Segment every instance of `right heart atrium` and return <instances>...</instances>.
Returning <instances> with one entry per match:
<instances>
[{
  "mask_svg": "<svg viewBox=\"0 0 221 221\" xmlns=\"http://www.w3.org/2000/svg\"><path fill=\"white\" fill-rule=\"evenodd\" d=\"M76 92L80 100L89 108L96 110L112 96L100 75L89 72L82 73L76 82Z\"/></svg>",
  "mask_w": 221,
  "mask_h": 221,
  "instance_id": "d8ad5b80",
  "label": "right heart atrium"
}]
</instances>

TASK BRIEF
Transcribe each record above exactly. Skip none.

OUTPUT BELOW
Segment every instance of `right heart atrium` and return <instances>...</instances>.
Returning <instances> with one entry per match:
<instances>
[{
  "mask_svg": "<svg viewBox=\"0 0 221 221\" xmlns=\"http://www.w3.org/2000/svg\"><path fill=\"white\" fill-rule=\"evenodd\" d=\"M76 92L80 100L89 108L96 110L112 96L100 75L89 72L82 73L76 82Z\"/></svg>",
  "mask_w": 221,
  "mask_h": 221,
  "instance_id": "d8ad5b80",
  "label": "right heart atrium"
}]
</instances>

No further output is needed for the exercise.